In a similar vein, treasurers report that they are annoyed by bankers who neglect their homework by failing to learn about the operations of the companies they are trying to serve.

"How can you take seriously the cash management proposals of a banker who does not even have a rudimentary idea of the geographic extension of the company and what its cash management needs might possibly be?" is a common plea.

The lack of knowledge goes down even further. Bankers often make their calls to the wrong people.

For example, they may go to a corporate treasurer who has no role in bank selection and usage, only to have the treasurer then call the company's bank-relations manager and ask: "Why did that turkey waste my time? Why couldn't you have handled him?"

What impresses a corporate treasurer?

One thing that doesn't is sloppiness - even when it leads to the bank's not charging for services that should be billed. "If they are sloppy with their own operation, they will be sloppy with mine" is the feeling.

Believe it or not, many a corporate treasurer is unhappy if the bank underprices for services, or overcredits balances.

"I don't want the bank to give me a great deal and then find out a year later that it is losing money on my account," treasurers say. "When that happens, it will either reduce quality, charge me more, or even give up the account. In any event, my profit plan and operations win suffer.

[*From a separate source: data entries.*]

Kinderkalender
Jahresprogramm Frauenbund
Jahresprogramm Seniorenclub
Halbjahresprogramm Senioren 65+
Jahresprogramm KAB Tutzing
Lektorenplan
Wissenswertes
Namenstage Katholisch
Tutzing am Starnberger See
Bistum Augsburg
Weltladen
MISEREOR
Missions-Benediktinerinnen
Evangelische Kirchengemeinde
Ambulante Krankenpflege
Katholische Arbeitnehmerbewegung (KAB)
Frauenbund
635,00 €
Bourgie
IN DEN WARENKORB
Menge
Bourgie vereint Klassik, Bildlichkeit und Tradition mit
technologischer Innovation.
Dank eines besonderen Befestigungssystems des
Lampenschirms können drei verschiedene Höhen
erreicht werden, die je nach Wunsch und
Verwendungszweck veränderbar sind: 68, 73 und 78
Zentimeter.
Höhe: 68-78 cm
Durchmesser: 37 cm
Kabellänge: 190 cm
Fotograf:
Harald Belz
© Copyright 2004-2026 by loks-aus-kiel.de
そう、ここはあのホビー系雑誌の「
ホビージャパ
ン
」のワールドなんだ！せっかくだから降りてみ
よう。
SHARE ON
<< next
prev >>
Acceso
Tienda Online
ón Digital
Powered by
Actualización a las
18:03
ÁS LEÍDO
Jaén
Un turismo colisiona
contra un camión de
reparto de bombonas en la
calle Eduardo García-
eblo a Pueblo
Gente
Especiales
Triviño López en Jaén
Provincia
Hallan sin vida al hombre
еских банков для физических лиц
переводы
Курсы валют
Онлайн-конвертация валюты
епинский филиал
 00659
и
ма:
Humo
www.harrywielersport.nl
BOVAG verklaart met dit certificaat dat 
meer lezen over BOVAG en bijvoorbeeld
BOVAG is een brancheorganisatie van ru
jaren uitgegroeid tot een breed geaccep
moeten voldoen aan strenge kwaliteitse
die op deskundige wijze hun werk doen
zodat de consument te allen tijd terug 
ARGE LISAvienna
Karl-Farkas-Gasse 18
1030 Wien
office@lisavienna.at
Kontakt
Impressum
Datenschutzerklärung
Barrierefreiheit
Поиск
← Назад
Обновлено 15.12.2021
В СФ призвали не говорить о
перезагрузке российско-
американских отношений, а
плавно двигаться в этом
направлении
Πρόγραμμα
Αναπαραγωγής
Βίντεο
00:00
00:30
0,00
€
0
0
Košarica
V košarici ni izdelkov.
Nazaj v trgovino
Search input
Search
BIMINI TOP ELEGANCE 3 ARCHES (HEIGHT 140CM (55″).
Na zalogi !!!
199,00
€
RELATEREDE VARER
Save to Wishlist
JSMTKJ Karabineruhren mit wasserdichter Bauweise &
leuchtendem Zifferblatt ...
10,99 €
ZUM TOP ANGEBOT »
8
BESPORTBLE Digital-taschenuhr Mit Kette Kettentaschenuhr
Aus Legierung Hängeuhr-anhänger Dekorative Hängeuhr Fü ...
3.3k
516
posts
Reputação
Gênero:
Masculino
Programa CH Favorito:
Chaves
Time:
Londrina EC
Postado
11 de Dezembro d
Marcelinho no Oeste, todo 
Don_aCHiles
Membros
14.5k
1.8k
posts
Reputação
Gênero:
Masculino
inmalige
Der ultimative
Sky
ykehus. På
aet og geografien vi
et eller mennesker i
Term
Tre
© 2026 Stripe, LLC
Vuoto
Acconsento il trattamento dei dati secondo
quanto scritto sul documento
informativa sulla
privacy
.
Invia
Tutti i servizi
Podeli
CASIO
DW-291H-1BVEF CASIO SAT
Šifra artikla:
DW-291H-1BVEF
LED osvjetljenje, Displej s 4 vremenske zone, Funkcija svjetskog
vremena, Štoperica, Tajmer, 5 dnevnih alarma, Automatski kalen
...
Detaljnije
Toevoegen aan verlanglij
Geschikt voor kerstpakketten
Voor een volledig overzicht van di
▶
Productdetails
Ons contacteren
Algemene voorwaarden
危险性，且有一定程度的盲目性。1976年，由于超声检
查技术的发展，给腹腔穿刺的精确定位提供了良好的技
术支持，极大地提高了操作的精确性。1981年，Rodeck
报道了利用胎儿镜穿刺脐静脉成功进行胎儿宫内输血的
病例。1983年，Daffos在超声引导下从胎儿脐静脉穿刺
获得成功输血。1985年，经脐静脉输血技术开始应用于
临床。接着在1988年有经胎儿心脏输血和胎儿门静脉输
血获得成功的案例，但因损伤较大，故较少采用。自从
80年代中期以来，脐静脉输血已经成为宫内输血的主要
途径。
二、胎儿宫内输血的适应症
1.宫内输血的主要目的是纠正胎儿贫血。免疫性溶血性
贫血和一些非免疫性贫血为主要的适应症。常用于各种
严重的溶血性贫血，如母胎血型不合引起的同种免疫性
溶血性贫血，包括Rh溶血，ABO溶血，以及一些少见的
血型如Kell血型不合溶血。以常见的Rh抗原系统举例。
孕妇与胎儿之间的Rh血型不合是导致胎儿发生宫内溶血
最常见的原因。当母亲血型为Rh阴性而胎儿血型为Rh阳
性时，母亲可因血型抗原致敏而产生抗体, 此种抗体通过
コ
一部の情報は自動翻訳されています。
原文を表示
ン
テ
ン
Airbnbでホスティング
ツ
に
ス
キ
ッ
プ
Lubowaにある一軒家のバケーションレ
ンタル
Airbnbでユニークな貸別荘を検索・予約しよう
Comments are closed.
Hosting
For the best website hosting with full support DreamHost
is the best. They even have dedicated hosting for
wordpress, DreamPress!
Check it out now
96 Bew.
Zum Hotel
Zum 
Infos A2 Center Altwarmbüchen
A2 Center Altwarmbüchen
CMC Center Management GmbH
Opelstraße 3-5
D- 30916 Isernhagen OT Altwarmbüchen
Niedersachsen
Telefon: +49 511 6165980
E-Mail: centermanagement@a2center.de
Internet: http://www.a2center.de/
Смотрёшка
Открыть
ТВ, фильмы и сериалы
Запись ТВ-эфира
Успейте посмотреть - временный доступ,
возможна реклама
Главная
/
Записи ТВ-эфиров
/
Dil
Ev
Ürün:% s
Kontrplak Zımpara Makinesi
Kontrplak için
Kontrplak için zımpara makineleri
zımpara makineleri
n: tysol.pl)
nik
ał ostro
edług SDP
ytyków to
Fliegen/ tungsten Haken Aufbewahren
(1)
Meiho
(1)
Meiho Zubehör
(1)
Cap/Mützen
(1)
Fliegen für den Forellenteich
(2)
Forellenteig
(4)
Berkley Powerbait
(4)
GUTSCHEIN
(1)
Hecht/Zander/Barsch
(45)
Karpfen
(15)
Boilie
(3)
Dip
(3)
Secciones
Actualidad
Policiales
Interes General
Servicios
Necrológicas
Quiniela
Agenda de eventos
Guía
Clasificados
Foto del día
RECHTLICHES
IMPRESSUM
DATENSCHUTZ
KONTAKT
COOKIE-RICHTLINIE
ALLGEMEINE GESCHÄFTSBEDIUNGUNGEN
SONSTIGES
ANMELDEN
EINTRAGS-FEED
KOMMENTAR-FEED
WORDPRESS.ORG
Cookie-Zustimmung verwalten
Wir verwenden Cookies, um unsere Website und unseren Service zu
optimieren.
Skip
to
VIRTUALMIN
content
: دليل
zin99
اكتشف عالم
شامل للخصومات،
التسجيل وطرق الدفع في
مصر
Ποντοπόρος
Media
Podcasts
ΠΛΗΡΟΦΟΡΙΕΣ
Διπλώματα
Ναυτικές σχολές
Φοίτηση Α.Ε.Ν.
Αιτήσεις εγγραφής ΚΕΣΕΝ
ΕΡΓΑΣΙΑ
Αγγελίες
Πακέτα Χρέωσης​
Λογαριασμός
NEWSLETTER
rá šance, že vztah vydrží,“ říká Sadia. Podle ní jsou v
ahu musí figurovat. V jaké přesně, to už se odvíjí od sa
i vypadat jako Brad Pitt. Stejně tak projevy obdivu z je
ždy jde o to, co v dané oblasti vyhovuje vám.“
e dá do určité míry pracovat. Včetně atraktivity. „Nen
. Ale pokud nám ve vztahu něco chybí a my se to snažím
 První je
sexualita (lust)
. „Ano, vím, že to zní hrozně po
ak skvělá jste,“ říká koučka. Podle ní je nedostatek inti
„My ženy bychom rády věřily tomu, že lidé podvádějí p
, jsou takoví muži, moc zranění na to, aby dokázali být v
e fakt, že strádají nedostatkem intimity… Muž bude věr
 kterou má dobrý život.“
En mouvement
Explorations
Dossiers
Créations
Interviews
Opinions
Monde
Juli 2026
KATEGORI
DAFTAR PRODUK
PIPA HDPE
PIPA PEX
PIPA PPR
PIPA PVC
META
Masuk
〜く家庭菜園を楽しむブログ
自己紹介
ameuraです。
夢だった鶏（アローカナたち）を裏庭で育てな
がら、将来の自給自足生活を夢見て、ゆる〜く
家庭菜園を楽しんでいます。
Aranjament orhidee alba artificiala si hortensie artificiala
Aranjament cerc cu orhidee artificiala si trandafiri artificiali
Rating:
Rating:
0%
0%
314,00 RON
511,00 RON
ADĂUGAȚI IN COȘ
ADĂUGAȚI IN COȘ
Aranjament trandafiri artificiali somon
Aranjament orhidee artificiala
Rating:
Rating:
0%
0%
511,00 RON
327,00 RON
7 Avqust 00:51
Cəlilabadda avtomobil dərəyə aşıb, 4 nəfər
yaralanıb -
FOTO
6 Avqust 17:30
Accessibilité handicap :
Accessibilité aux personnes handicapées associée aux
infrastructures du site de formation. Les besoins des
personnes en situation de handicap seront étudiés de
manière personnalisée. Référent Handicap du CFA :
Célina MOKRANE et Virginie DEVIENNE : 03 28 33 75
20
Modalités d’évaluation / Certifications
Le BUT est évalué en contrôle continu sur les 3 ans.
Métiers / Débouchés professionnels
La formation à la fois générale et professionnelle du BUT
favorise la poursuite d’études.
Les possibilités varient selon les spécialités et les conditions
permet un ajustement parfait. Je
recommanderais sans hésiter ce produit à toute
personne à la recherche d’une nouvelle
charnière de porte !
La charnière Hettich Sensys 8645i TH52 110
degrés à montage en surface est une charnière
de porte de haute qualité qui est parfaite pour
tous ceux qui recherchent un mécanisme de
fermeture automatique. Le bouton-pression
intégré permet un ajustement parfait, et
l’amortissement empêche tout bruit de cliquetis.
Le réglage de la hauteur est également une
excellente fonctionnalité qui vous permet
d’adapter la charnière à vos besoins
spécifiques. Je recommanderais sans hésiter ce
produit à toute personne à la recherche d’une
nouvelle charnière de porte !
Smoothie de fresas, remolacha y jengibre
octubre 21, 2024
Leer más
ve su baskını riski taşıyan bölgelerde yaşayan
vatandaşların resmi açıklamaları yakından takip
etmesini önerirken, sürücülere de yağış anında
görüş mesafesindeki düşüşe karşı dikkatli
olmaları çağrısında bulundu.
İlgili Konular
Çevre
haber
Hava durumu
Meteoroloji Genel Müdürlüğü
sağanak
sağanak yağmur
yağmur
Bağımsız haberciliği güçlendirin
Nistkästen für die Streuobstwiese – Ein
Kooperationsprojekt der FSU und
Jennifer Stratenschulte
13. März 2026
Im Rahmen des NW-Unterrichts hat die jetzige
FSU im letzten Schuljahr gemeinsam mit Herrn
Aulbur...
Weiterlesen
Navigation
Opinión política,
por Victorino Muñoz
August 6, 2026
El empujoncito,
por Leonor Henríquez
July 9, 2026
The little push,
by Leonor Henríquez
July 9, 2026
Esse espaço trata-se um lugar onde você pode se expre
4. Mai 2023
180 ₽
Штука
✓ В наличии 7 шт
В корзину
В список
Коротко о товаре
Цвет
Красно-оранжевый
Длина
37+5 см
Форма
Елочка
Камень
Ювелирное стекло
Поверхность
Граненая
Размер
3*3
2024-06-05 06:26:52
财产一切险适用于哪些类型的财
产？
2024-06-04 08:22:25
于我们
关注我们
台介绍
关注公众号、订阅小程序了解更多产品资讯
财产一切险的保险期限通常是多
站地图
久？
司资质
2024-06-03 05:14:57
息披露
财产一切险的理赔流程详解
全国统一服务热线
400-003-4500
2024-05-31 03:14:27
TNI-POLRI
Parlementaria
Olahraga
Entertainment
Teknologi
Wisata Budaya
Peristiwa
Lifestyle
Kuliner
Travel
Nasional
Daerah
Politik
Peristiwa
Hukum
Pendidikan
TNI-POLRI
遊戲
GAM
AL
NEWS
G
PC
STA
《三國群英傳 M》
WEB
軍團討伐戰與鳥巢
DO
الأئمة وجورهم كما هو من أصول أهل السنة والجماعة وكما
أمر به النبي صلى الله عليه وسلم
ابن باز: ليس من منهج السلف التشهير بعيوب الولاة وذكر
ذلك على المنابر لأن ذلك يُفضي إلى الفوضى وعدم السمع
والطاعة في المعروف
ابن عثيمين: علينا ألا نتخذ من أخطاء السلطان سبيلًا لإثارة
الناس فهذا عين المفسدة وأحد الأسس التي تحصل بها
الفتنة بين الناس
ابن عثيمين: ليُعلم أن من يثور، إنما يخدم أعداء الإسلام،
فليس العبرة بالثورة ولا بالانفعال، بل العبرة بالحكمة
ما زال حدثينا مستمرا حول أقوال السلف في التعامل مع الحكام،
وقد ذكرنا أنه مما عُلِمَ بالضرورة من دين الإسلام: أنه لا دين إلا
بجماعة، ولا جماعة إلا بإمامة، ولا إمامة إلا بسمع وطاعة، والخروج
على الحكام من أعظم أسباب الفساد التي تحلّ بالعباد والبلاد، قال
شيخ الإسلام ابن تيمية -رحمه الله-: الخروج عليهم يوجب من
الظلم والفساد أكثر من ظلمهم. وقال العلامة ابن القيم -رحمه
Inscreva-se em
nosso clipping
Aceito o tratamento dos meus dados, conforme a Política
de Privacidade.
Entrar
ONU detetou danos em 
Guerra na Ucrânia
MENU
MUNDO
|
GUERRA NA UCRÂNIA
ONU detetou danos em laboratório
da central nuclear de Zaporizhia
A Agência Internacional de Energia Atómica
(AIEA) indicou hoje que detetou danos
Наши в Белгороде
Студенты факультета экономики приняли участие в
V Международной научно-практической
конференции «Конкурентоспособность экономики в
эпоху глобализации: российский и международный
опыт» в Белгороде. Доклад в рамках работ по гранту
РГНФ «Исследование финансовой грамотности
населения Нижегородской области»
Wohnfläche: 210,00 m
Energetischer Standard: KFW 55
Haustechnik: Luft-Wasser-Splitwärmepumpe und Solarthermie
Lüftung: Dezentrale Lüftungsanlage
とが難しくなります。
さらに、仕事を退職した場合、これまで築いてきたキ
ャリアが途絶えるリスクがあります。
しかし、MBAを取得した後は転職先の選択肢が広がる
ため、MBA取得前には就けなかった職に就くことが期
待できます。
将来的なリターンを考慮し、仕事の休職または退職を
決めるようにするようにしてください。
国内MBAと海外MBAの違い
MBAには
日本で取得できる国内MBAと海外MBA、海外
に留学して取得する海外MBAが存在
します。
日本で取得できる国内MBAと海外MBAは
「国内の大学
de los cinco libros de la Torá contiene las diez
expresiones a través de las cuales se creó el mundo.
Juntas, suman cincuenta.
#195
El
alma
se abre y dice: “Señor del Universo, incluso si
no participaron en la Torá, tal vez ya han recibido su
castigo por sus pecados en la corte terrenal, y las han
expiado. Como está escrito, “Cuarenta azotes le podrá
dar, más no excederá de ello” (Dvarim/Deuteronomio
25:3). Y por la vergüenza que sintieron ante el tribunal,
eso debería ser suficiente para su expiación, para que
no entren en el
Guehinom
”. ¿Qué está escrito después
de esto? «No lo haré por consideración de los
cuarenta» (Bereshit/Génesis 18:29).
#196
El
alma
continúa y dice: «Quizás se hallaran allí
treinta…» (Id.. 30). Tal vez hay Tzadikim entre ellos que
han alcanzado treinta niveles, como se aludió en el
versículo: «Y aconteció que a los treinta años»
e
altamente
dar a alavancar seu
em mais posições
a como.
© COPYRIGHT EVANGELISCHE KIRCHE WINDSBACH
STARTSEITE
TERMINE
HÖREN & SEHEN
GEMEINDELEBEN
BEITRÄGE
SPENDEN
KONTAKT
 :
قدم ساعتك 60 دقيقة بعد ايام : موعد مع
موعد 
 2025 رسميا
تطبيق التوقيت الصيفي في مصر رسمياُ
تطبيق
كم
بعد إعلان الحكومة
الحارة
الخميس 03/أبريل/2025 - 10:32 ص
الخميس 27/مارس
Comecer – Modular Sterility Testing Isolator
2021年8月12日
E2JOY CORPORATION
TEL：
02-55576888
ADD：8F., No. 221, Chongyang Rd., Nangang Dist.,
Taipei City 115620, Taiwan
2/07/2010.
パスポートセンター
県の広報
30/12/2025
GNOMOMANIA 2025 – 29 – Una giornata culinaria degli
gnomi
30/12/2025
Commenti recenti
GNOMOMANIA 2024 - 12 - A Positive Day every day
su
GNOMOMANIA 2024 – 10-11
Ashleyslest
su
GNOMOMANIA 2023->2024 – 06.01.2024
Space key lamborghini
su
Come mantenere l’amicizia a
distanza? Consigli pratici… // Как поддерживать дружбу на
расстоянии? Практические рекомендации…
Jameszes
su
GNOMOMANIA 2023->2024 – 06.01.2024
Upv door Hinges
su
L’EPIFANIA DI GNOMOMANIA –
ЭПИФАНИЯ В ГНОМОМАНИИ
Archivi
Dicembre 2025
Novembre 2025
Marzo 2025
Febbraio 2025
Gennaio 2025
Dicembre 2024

"I'd rather pay what the business is worth and have confidence that conditions will not be changed."

A Sense of Stability

What about the account representative who works with the treasurer? Treasurers want more than responsiveness, attentiveness, professionalism, skill, and flexibility. They also want to know the rep will be around next year.

Other important considerations: Do the people assigned to the company have experience in its field of business? Do they have enough status in the bank to get things done?

Relationship banking also involves having people assigned to the account who get along with the customer's CPA, its lawyers, and - something often forgotten - its bank-relations people.

Sure, the treasurer wants a banker who will be there when needed and has the capacity to meet the company's credit needs. But many banks can do that.

The one that makes the best corporate partner has professionalism, a personal touch, and a willingness to go out of its way to understand the customer.